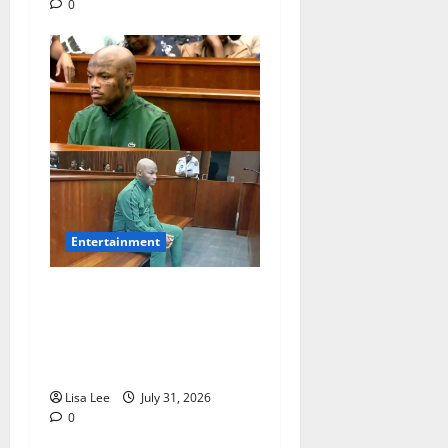
0
Entertainment
Loyal Supporters Pack
Polokwane High Court as
Shebeshxt Awaits Bail
Decision
Lisa Lee
July 31, 2026
0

-.-.-

• _Problem requirements_:
Find the line with "Loyal Supporters Pack" in the listing. Reproduce it and all the lines after it, exactly, through the last line.

• _Written response_:
Loyal Supporters Pack
Polokwane High Court as
Shebeshxt Awaits Bail
Decision
Lisa Lee
July 31, 2026
0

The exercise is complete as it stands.